Confessions of the Fox, by Jordy Rosenberg
Rosenberg’s novel, one of the first books by a trans author to be published by a major publishing house, reimagines Jack Sheppard—notorious English jailbreaker of the early eighteenth century—as a trans man. The novel is narrated by a trans academic who’s discovered unverified memoirs, perhaps written by Sheppard himself, and who must simultaneously protect the memoirs from the corporate university’s imminent glutting maw and determine their veracity. Rosenberg draws equally on contemporary critical theory, historical archives, and a remarkably impossible narrative to ask: What is an impossible subject? What is an impossible body? What conditions of community, communion, solidarity, and struggle allow the impossible to come into focus—if only for a moment, if only to escape to somewhere else?
The Life and Death of Latisha King, by Gayle Salamon
With transness facing the threat of possible governmental erasure, I can think of no book more important than Gayle Salamon’s The Life and Death of Laticia King. Salamon, a professor at Princeton (and, full disclosure, one of my dissertation advisors), takes as her subject the shooting of fifteen-year-old Latisha King by her classmate, fourteen-year-old Brandon McInerney, in their high school classroom in 2008. Attending to the various acts of erasure that conditioned King’s death—and the national reporting about it afterward—Salamon brilliantly renders how gendered violence, trans erasure, and what the phenomenologist Edmund Husserl calls “retroactive crossing out” can produce a transphobic imagination. The book is grounded in both phenomenology and contemporary U.S. policy, and Salamon’s use of critical phenomenology deepens and enhances what transphobia looks like: “This legal struggle is not about bathrooms any more than desegregation was about water foundations, lunch counters, or municipal buses. The point is to purge transpeople from public spaces. To make them disappear.”

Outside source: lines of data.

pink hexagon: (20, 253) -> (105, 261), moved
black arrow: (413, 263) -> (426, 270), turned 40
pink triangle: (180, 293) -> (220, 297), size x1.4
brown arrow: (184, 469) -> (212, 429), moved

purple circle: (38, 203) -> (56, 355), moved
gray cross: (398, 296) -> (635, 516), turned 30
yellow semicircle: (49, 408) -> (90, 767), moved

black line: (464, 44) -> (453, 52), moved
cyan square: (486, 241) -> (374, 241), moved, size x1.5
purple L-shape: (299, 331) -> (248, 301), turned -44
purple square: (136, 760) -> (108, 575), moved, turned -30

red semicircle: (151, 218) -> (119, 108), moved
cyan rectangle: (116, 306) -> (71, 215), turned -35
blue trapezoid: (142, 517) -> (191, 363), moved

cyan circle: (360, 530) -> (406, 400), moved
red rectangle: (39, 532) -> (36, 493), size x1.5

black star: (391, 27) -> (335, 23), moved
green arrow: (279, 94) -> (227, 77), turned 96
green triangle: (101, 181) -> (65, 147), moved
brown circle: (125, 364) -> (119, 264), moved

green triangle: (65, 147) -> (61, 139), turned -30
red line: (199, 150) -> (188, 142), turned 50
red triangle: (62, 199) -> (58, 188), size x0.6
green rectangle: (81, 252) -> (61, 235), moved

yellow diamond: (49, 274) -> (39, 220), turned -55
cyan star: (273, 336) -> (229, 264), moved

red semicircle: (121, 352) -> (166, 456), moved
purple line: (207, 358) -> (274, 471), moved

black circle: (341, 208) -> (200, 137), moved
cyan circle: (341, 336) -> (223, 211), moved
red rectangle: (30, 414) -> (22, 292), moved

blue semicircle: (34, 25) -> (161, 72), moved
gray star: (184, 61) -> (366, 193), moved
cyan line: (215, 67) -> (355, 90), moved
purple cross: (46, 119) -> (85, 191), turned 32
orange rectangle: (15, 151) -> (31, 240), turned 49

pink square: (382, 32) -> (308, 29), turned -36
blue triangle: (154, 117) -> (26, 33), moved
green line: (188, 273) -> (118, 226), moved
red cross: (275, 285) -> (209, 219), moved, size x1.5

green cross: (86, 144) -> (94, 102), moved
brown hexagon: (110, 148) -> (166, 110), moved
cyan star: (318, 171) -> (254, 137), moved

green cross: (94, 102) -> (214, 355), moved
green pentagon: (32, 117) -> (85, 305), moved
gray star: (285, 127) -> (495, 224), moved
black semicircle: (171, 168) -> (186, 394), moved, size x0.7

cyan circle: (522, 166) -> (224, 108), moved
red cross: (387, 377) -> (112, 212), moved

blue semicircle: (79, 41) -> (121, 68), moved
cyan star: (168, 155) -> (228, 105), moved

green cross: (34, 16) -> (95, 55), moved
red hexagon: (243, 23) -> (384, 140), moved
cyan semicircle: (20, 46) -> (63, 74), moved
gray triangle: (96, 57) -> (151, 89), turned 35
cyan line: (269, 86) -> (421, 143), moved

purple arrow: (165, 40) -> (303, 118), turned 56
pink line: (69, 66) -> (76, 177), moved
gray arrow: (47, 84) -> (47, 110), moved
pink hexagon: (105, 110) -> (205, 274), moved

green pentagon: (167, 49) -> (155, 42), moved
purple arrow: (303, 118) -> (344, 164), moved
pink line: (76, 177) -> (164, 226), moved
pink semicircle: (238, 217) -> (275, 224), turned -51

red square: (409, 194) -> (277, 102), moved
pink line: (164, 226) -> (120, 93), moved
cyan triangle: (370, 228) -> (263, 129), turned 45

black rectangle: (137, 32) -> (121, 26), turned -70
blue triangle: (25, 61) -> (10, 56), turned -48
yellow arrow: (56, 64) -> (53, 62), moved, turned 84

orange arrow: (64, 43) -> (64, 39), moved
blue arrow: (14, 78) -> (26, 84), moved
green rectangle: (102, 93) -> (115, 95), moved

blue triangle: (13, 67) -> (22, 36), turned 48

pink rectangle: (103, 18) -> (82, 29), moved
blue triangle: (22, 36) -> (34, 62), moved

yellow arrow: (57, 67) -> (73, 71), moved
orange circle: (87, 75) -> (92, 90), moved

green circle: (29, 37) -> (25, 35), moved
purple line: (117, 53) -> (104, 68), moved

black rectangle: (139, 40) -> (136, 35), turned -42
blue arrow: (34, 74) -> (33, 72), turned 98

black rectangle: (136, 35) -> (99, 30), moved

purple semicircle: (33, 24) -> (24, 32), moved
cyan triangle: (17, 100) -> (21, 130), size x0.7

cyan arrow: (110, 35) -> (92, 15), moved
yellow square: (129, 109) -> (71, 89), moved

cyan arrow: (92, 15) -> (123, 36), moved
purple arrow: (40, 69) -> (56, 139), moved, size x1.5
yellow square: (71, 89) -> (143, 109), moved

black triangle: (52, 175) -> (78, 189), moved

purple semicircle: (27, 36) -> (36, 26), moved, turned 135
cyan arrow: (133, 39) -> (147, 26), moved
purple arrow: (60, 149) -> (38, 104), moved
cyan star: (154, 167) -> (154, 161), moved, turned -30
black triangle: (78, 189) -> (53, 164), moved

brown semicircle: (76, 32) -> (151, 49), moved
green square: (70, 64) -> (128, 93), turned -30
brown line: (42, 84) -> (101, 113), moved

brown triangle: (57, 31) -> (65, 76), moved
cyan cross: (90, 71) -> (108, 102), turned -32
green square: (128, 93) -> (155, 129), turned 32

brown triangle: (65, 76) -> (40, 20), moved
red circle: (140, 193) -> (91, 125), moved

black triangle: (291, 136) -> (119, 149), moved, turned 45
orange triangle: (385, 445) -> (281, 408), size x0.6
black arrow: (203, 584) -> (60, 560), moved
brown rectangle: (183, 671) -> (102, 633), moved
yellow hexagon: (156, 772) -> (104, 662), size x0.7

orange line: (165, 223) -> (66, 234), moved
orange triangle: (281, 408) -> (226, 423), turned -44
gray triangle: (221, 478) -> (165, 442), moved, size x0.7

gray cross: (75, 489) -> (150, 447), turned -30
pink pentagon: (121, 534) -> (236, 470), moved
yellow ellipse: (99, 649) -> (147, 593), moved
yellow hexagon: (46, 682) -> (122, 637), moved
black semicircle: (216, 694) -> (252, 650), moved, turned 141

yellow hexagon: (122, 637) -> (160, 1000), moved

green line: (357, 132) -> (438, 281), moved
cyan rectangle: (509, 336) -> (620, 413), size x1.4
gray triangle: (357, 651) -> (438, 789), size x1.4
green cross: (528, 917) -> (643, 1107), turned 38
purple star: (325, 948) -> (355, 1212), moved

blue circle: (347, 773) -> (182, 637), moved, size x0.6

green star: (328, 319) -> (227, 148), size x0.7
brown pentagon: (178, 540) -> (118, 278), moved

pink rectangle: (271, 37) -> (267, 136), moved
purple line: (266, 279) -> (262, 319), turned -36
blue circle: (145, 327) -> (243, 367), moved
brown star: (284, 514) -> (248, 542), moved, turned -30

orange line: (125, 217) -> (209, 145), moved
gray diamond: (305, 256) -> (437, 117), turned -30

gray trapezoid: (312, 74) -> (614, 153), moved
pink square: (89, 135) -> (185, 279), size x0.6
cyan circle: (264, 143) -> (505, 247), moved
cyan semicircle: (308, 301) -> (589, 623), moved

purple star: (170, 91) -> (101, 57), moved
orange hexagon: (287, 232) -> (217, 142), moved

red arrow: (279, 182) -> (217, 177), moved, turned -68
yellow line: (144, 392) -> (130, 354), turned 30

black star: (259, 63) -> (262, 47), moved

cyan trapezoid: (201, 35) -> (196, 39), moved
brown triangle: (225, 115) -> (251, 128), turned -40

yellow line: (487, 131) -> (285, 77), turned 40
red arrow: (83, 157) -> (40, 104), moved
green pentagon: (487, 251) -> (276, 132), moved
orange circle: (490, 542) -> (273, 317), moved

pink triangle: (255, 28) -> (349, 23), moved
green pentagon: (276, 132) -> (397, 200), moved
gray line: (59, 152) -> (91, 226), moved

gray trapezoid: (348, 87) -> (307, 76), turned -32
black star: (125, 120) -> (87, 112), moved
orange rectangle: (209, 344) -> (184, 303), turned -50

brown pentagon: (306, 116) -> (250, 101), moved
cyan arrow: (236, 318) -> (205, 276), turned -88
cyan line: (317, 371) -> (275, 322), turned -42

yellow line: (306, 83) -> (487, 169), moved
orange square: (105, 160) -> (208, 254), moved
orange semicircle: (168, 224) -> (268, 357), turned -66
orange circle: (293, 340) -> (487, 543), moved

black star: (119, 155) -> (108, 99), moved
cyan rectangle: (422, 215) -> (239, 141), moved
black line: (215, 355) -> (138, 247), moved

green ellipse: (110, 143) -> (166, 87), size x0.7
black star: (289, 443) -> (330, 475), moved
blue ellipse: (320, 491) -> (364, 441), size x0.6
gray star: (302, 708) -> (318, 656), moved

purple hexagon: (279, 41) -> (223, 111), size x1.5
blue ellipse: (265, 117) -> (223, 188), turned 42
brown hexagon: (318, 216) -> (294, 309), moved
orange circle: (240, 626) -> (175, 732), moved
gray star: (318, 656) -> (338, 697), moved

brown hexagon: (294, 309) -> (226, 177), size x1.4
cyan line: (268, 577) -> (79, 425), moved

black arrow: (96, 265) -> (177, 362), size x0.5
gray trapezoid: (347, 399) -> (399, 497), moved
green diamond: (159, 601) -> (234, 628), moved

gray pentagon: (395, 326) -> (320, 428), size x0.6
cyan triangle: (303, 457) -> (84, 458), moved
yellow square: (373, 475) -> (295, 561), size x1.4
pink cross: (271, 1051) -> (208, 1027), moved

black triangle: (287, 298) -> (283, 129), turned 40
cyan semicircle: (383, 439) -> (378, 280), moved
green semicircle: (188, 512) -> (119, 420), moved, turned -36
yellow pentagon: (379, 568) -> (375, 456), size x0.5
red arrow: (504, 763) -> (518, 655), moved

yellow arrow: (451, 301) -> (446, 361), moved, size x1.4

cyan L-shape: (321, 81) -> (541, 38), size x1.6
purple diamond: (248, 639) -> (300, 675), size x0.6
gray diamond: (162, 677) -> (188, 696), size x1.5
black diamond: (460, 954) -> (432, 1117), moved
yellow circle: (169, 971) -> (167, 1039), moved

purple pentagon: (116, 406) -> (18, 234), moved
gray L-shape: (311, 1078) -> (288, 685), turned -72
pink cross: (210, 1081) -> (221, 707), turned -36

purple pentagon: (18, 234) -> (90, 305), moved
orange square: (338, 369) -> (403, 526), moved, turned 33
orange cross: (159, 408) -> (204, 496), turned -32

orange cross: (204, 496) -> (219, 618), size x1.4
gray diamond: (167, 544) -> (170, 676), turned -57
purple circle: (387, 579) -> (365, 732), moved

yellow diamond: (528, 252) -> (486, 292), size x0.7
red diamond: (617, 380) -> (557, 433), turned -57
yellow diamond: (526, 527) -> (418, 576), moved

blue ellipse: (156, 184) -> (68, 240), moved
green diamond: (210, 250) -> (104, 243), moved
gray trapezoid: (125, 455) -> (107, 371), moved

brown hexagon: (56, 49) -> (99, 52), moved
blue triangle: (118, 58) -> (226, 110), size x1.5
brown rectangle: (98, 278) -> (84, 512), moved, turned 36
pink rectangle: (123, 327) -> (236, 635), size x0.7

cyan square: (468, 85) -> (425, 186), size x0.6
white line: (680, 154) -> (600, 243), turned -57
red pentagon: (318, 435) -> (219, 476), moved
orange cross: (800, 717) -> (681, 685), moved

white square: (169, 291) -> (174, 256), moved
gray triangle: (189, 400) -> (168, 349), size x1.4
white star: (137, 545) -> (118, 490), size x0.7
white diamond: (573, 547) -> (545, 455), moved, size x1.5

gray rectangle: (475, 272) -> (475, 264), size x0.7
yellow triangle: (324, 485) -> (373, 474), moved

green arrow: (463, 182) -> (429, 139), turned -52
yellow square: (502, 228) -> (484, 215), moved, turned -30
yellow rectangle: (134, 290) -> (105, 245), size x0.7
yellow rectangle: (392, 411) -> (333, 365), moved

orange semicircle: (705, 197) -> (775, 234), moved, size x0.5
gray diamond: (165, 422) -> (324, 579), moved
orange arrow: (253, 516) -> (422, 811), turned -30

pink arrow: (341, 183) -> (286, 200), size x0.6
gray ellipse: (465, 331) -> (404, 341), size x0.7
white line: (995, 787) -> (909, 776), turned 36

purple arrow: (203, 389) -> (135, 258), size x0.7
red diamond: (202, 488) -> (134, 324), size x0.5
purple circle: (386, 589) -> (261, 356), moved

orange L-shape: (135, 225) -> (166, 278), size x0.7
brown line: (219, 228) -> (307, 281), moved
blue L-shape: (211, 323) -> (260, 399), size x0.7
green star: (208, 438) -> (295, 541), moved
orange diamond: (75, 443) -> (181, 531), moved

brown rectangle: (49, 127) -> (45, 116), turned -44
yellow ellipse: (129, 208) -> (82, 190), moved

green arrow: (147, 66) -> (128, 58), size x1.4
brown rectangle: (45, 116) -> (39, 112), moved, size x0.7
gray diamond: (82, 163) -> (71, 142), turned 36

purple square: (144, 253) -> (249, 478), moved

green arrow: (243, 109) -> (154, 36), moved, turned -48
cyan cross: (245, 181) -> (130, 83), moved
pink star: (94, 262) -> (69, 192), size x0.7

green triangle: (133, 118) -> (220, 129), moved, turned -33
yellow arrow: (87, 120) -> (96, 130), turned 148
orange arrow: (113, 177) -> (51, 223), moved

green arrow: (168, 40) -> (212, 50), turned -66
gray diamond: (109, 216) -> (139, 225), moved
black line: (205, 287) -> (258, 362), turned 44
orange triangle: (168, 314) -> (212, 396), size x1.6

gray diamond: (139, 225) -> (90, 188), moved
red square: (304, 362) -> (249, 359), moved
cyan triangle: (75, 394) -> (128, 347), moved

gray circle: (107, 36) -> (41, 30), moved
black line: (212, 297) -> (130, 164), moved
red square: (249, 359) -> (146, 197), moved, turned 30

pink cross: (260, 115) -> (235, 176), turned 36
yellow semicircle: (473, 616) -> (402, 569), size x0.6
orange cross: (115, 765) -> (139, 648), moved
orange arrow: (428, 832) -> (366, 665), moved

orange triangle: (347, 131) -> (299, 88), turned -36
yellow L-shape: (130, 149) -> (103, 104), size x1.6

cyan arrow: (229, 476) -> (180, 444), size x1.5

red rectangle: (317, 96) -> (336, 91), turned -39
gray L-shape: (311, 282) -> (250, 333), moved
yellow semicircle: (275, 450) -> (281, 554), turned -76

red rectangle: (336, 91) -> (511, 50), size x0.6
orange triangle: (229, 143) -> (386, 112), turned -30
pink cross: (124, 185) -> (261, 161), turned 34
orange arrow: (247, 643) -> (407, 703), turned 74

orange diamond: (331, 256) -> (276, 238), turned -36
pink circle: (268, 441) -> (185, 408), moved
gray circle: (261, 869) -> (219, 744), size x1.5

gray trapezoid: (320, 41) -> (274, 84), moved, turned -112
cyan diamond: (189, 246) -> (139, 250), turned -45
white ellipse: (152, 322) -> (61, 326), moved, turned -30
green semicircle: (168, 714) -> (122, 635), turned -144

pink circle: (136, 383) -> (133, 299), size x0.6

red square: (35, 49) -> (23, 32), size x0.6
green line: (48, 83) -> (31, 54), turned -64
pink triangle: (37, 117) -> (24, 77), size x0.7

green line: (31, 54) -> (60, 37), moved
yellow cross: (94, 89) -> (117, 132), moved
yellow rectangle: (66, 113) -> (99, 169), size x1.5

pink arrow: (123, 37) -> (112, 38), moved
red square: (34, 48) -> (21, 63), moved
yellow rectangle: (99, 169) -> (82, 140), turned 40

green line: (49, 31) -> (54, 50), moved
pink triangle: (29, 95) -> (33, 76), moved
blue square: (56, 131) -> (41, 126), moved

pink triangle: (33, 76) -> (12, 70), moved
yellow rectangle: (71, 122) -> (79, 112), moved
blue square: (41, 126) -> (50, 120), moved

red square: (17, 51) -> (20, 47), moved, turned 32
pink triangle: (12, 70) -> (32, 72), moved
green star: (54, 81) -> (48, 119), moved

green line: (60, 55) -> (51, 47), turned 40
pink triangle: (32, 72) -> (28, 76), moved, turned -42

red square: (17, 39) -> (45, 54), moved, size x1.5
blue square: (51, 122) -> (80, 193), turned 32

even this page is white, by Vivek Shraya
The poem “eraser” takes the form of a school lesson, a punishment repeated across the space of a chalkboard, six phrases repeated in neat rows of five: “I will not make this about race.” “I will not bring my race to school.” “I will not make believe.” “I will not share my race online.” “I will not bring my race to work.” “Race is a choice not a construct.” The book is characterized by so much empty white space—the poems tend to be slim, justified away from the book’s spine, barely filling half the page. And yet, in the poem about erasure, there is so little room to breathe. And that’s the point—Shraya’s poems, in their direct, critical stare, turn back the telescope on the white gaze. But within the expansive whiteness of the pages, Shraya offers stunning images of ambivalence, aching, and pleasure.
RL Goldberg is a Ph.D. candidate in English and humanistic studies at Princeton.